_Your assignment_
Return the lines from the start of the data through the line with "eleganciją. Platforma užtikrina". Include both of those lines and no others.

_Exercise inputs_
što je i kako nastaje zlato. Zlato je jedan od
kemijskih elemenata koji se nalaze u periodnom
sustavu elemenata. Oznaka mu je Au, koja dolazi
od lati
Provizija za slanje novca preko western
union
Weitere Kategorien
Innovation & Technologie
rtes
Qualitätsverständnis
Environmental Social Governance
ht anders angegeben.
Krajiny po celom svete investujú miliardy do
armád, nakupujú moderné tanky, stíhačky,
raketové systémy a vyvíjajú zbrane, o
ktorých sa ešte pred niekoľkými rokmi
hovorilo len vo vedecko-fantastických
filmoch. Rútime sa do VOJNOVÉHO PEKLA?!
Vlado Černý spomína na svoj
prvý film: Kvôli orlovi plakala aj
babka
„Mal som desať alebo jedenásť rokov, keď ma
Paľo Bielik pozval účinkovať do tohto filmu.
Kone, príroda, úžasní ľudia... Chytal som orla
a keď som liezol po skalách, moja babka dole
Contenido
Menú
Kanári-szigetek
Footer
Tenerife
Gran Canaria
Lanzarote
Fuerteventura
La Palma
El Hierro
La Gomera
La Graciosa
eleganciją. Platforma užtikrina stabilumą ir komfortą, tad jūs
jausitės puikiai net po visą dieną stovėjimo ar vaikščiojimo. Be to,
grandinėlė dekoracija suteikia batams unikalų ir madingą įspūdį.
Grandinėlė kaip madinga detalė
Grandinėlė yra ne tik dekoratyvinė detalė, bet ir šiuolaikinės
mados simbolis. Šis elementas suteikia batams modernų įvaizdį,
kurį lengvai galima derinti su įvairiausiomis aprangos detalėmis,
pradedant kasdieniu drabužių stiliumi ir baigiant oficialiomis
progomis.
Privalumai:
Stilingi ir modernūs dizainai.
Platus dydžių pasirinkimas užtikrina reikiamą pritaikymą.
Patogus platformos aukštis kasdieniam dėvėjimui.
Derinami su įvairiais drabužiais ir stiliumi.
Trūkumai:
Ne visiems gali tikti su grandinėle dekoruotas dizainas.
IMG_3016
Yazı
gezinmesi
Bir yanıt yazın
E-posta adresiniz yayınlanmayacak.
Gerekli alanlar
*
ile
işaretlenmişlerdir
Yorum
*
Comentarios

_Result of the exercise_
što je i kako nastaje zlato. Zlato je jedan od
kemijskih elemenata koji se nalaze u periodnom
sustavu elemenata. Oznaka mu je Au, koja dolazi
od lati
Provizija za slanje novca preko western
union
Weitere Kategorien
Innovation & Technologie
rtes
Qualitätsverständnis
Environmental Social Governance
ht anders angegeben.
Krajiny po celom svete investujú miliardy do
armád, nakupujú moderné tanky, stíhačky,
raketové systémy a vyvíjajú zbrane, o
ktorých sa ešte pred niekoľkými rokmi
hovorilo len vo vedecko-fantastických
filmoch. Rútime sa do VOJNOVÉHO PEKLA?!
Vlado Černý spomína na svoj
prvý film: Kvôli orlovi plakala aj
babka
„Mal som desať alebo jedenásť rokov, keď ma
Paľo Bielik pozval účinkovať do tohto filmu.
Kone, príroda, úžasní ľudia... Chytal som orla
a keď som liezol po skalách, moja babka dole
Contenido
Menú
Kanári-szigetek
Footer
Tenerife
Gran Canaria
Lanzarote
Fuerteventura
La Palma
El Hierro
La Gomera
La Graciosa
eleganciją. Platforma užtikrina stabilumą ir komfortą, tad jūs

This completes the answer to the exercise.